2.2. Run in pilot the urban government model

It is suggested to run in pilot the urban government model in 03 cities: Hanoi, Ho Chi Minh City and Da Nang in order to streamline the organizational structure, concurrently hold the position to reduce clues, improve efficiency, effectiveness, in order to contribute to the clarification of theory and practice as the basis for proposing to amend, supplement and improve local government institutions.

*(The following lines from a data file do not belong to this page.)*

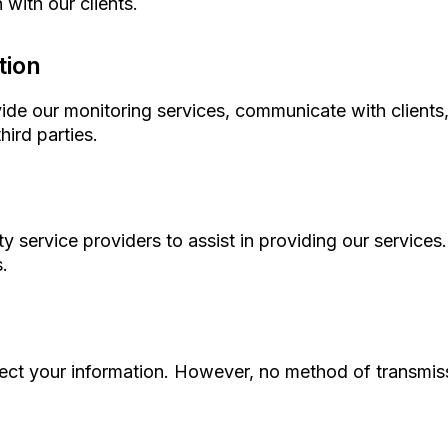
with our clients.
tion
vide our monitoring services, communicate with clients
hird parties.
y service providers to assist in providing our service
.
ct your information. However, no method of transmissi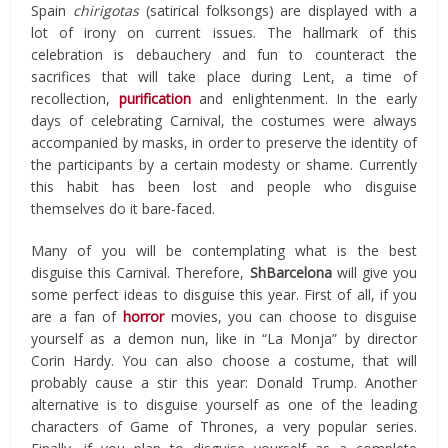
Spain
chirigotas
(satirical folksongs) are displayed with a
lot of irony on current issues. The hallmark of this
celebration is debauchery and fun to counteract the
sacrifices that will take place during Lent, a time of
recollection,
purification
and enlightenment. In the early
days of celebrating Carnival, the costumes were always
accompanied by masks, in order to preserve the identity of
the participants by a certain modesty or shame. Currently
this habit has been lost and people who disguise
themselves do it bare-faced.
Many of you will be contemplating what is the best
disguise this Carnival. Therefore,
ShBarcelona
will give you
some perfect ideas to disguise this year. First of all, if you
are a fan of
horror
movies, you can choose to disguise
yourself as a demon nun, like in “La Monja” by director
Corin Hardy. You can also choose a costume, that will
probably cause a stir this year: Donald Trump. Another
alternative is to disguise yourself as one of the leading
characters of Game of Thrones, a very popular series.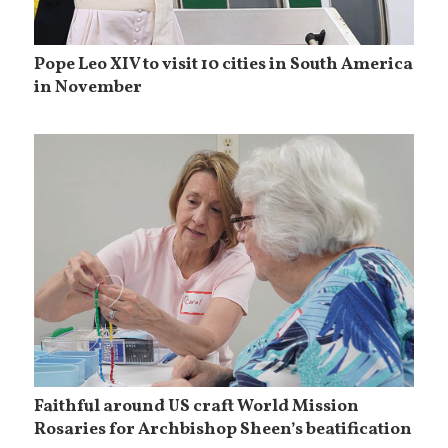
Pope Leo XIV to visit 10 cities in South America
in November
Faithful around US craft World Mission
Rosaries for Archbishop Sheen’s beatification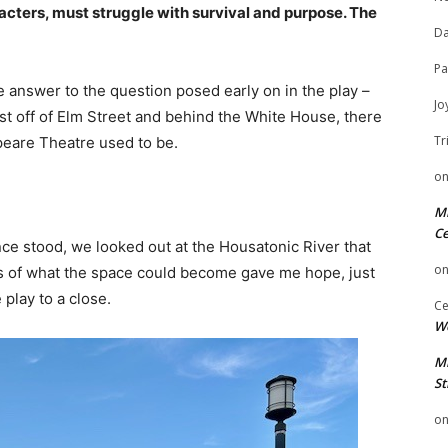
racters, must struggle with survival and purpose. The
Da
Pa
 answer to the question posed early on in the play –
Jo
t off of Elm Street and behind the White House, there
Tr
peare Theatre used to be.
o
Mi
Ce
ce stood, we looked out at the Housatonic River that
o
ies of what the space could become gave me hope, just
 play to a close.
Ce
We
Mi
St
o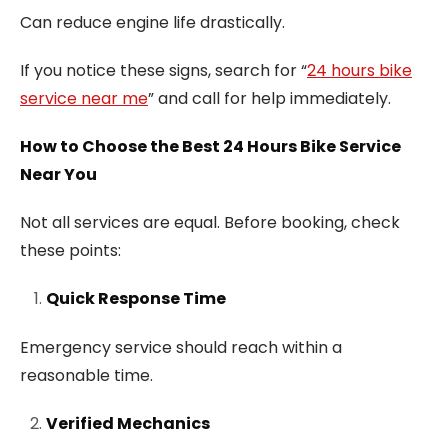
Can reduce engine life drastically.
If you notice these signs, search for “
24 hours bike
service near me
” and call for help immediately.
How to Choose the Best 24 Hours Bike Service
Near You
Not all services are equal. Before booking, check
these points:
Quick Response Time
Emergency service should reach within a
reasonable time.
Verified Mechanics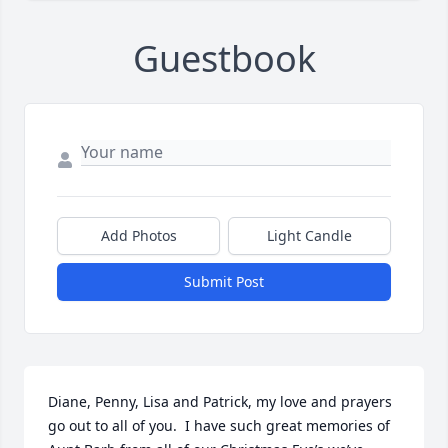
Guestbook
Add Photos
Light Candle
Submit Post
Diane, Penny, Lisa and Patrick, my love and prayers 
go out to all of you.  I have such great memories of 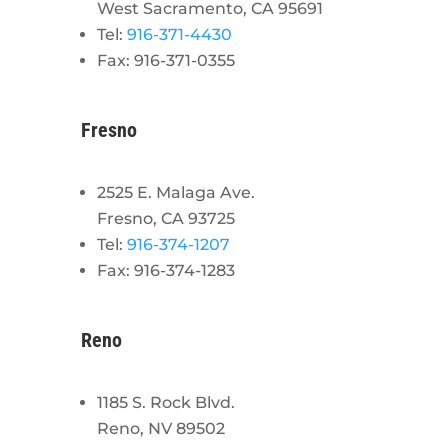
West Sacramento, CA 95691
Tel:
916-371-4430
Fax: 916-371-0355
Fresno
2525 E. Malaga Ave.
Fresno, CA 93725
Tel:
916-374-1207
Fax: 916-374-1283
Reno
1185 S. Rock Blvd.
Reno, NV 89502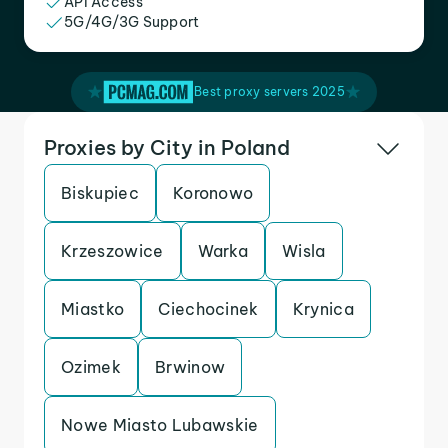
API Access
5G/4G/3G Support
Best proxy servers 2025
Proxies by City in Poland
Biskupiec
Koronowo
Krzeszowice
Warka
Wisla
Miastko
Ciechocinek
Krynica
Ozimek
Brwinow
Nowe Miasto Lubawskie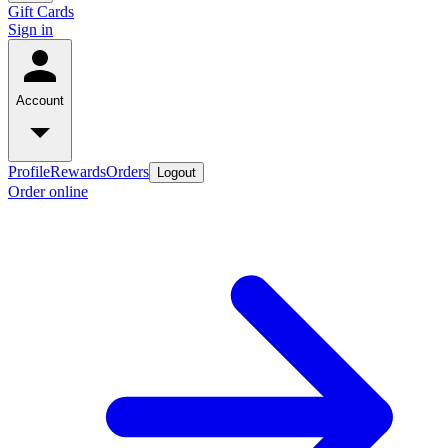
Gift Cards
Sign in
Account
Profile
Rewards
Orders
Logout
Order online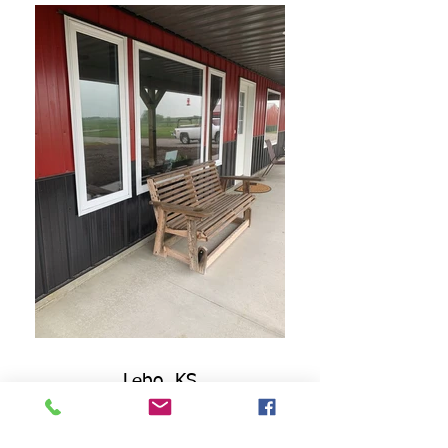
Lebo, KS
Barndominium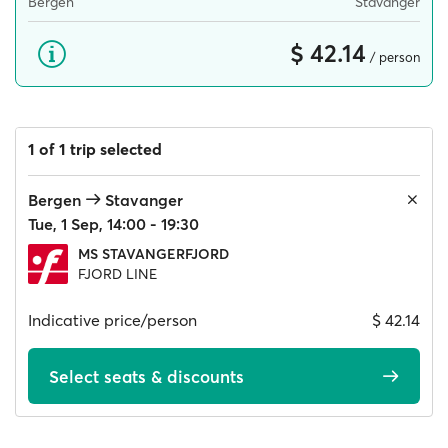
Bergen
Stavanger
$ 42.14
/ person
1 of 1 trip selected
Bergen
Stavanger
Tue, 1 Sep, 14:00 - 19:30
MS STAVANGERFJORD
FJORD LINE
Indicative price/person
$ 42.14
Select seats & discounts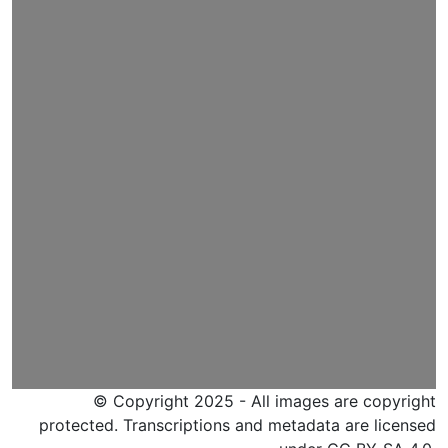
© Copyright 2025 - All images are copyright
protected. Transcriptions and metadata are licensed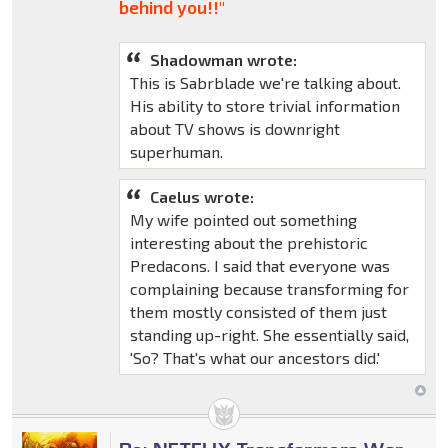
behind you!!"
Shadowman wrote:
This is Sabrblade we're talking about.
His ability to store trivial information
about TV shows is downright
superhuman.
Caelus wrote:
My wife pointed out something
interesting about the prehistoric
Predacons. I said that everyone was
complaining because transforming for
them mostly consisted of them just
standing up-right. She essentially said,
'So? That's what our ancestors did.'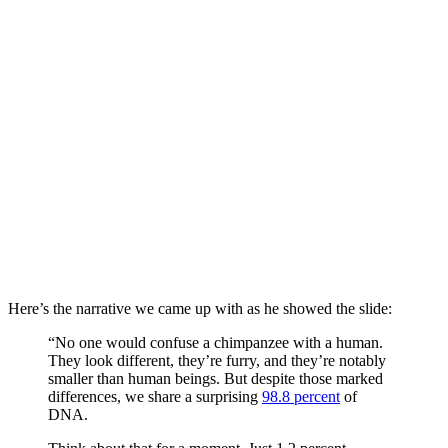
Here’s the narrative we came up with as he showed the slide:
“No one would confuse a chimpanzee with a human.
They look different, they’re furry, and they’re notably
smaller than human beings. But despite those marked
differences, we share a surprising
98.8 percent
of
DNA.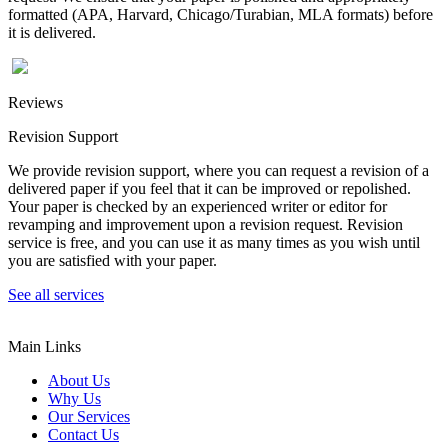
formatted (APA, Harvard, Chicago/Turabian, MLA formats) before
it is delivered.
Reviews
Revision Support
We provide revision support, where you can request a revision of a
delivered paper if you feel that it can be improved or repolished.
Your paper is checked by an experienced writer or editor for
revamping and improvement upon a revision request. Revision
service is free, and you can use it as many times as you wish until
you are satisfied with your paper.
See all services
Main Links
About Us
Why Us
Our Services
Contact Us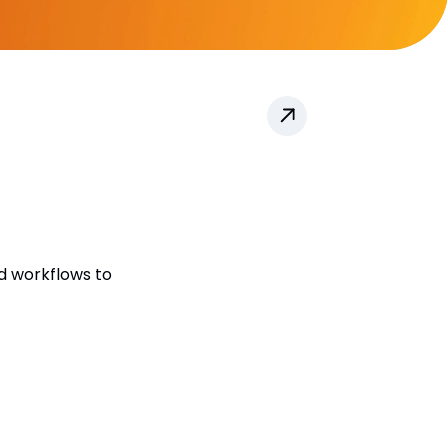
d workflows to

2.3. Continue to improve regulations on organization of professional specialized agencies under the People's Committee of the urban administration

2.4. Renovate the working relationships in urban government

For the effective and effective management of the urban government regarding directing, administering, executing, guiding, coordinating ..., there must be a change in the format, the nature and in particular the enhancement of the validity of relationships in the model of urban government

2.5. Identify and establish appropriate management mode to enhance the efficiency in steering, executing the urban government machinary

2.6. Socialize public services on urban areas

In the coming time, it is to continue the process of state administrative reform in localities, to raise the effectiveness and efficiency of local administrations at all levels, especially in urban centers after the 2013 Constitution. As approved by the National Assembly, appropriate institutions and policies should be established to renovate the organizational structure, define the functions, tasks, competence and mode of operation applicable to urban governments as prescribed in the Constitution and the major orientations of the Party, ensuring the effective operation of the urban administration; urban development is fast and sustainable, creating a motive force for development of regions, regions and regions in the whole country and in each locality, meeting the development requirements of the country and each locality in the new period.